In my cuda program, I use many tensor cores operations like m8n8k4 and even use cusparseSpMV. However, when checking the ncu report, it shows like this: There is no active tensors in my program. The roofline also seems weird. I don't know what happened to it and how to solve it. My Gpu is RTX4070 Laptop. NCU version is
NVIDIA (R) Nsight Compute Command Line Profiler Copyright (c) 2018-2023 NVIDIA Corporation Version 2023.3.0.0 (build 33266684) (public-release)
My command line is ncu -f --launch-count 50 --set full --export profile_rep ./my_program
I am really confused with this problem. Thank you for your time to help me!
I tried to use the command line to check the metrics only about tensor core.
ncu -f --launch-count 50 --metrics sm__inst_executed_pipe_tensor_op_hmma.sum,sm__inst_executed_pipe_tensor_op_dmma.sum,sm__inst_executed_pipe_tensor_op.sum,sm__inst_executed_pipe_tensor_op_hmma.avg.pct_of_peak_sustained_active --export profile_rep ./my_program
However, the metrics show either N/A or 0. I want to know why ncu cannot display the occupancy of tensor cores and how to fix that. If it's due to my mistakes, please don't hesitate to point it out and give me your suggestions.
In my kernel, I use such a tensor core operation:
__device__ __forceinline__ void mma_m8n8k4_fp16_v2(half *acc, uint32_t *A, half *frag_b)
{
uint32_t const *B = reinterpret_cast<uint32_t const *>(&frag_b[0]);
uint32_t *C = reinterpret_cast<uint32_t *>(&acc[0]);
asm volatile(
"mma.sync.aligned.m8n8k4.row.col.f16.f16.f16.f16"
" { %0, %1, %2, %3 }, "
" { %4, %5 }, "
" { %6, %7 }, "
" { %0, %1, %2, %3 };"
: "+r"(C[0]), "+r"(C[1]), "+r"(C[2]), "+r"(C[3]):
"r"(A[0]), "r"(A[1]), "r"(B[0]), "r"(B[1])
);
}
In this case, nsight compute is not lying to you (I don't think.) Based on the tensorcore (TC) op you have shown, I would not expect any actual TC instructions in the SASS code for that op when running on a cc8.9 GPU such as RTX 40 series GPUs.
That is the proximal reason for the ncu report.
To confirm this, we can use godbolt to study the generated SASS in each of the cases (cc8.9 and cc7.0).
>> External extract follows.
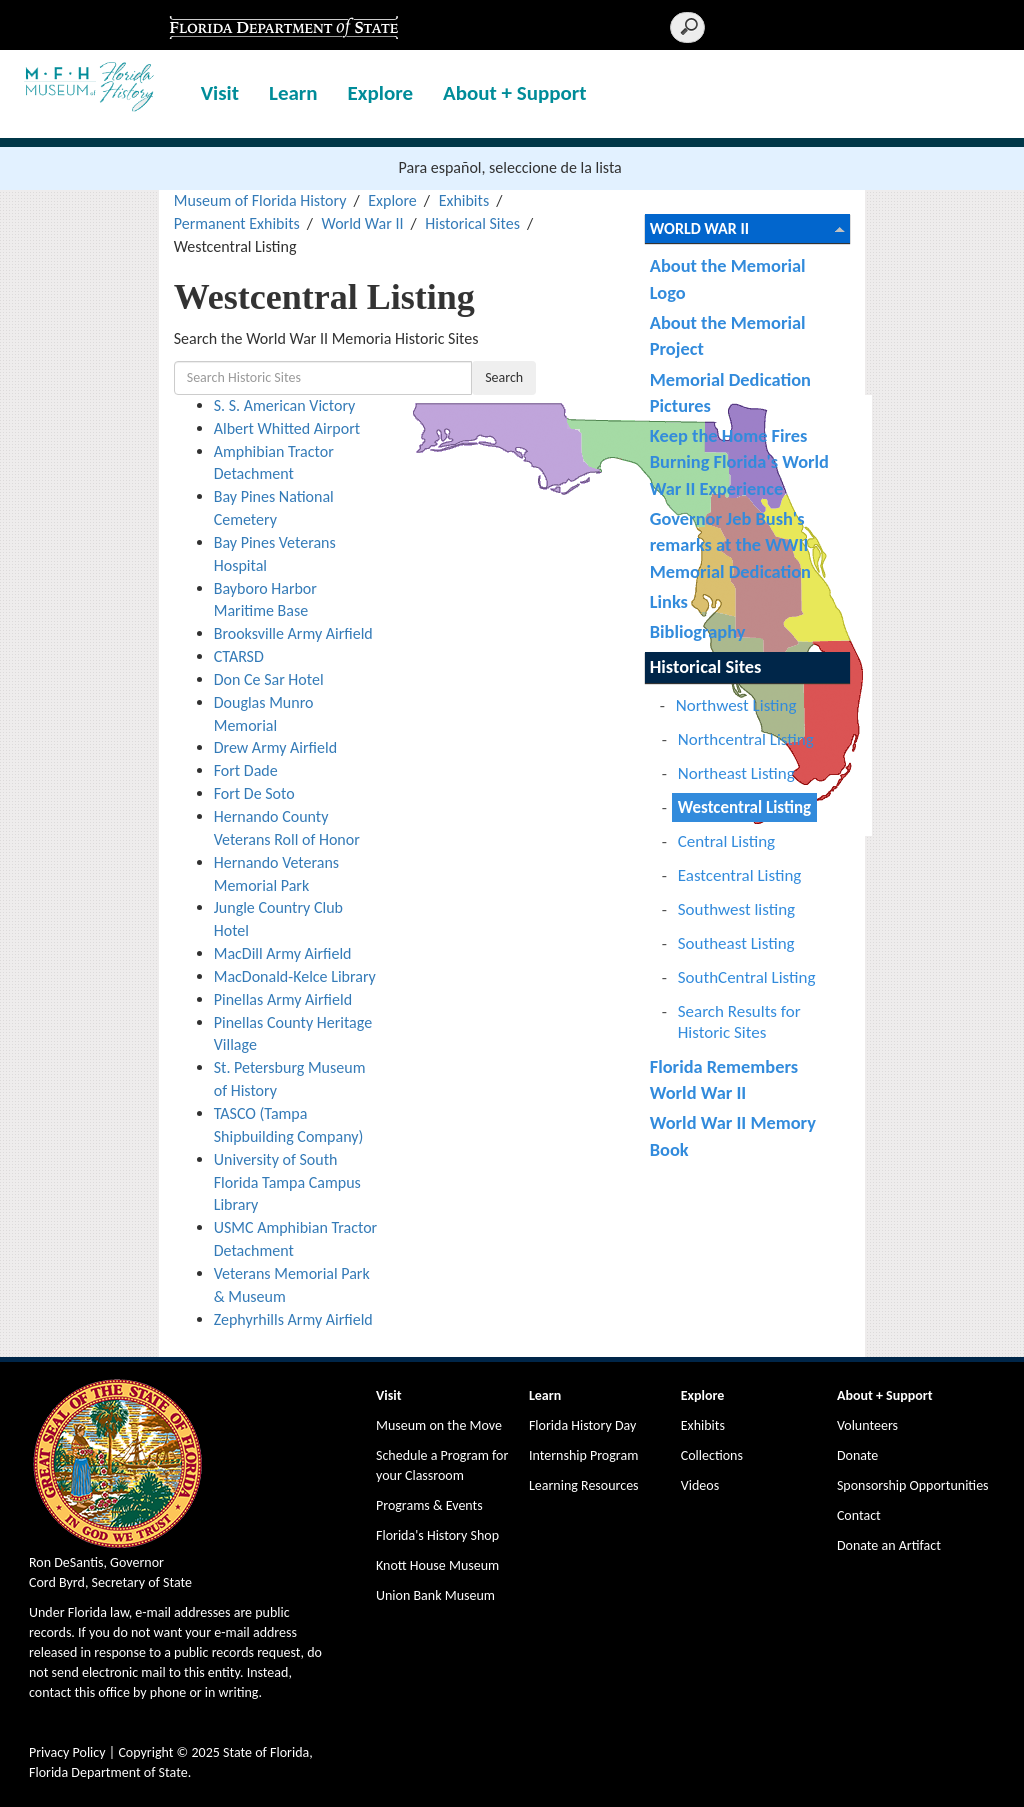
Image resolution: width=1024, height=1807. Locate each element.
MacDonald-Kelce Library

We'll modify your code slightly to remove the __forceinline__
directive and to add necessary includes. In the cc8.9 case, the generated SASS shows no evidence of a TC op. In the cc7.0 case, we see the expected TC op. (You cannot modify the behavior here by trying to run code compiled for cc7.0 on your cc8.9 device; that won't work. At a minimum, depending on compilation settings, it would be JIT-recompiled on the fly.)
I believe the "reason" for this can be found in the PTX guide:
Note
mma.sync.m8n8k4 is optimized for target architecture sm_70 and may have substantially reduced performance on other target architectures.
That doesn't say exactly that it will result in a non-TC op, but that is my conjecture. If I had to guess, I would guess that for whatever reason, the chip designers decided that this particular mma op wasn't worthy to be carried forward in the future in TC hardware. Therefore in (at least some) subsequent architectures, there is no TC path, and so an alternate non-TC path is provided for PTX-level compatibility (this is not an example of binary compatibility, but the CUDA model does not require binary compatibility from one compute capability major version to another compute capability major version.)
So I believe you are using a good method (nsight compute SOL compute throughput breakdown is a good starting point to check TC usage, IMO), and the reason that you are getting no indication of TC usage is that there is no TC usage for the example you have shown.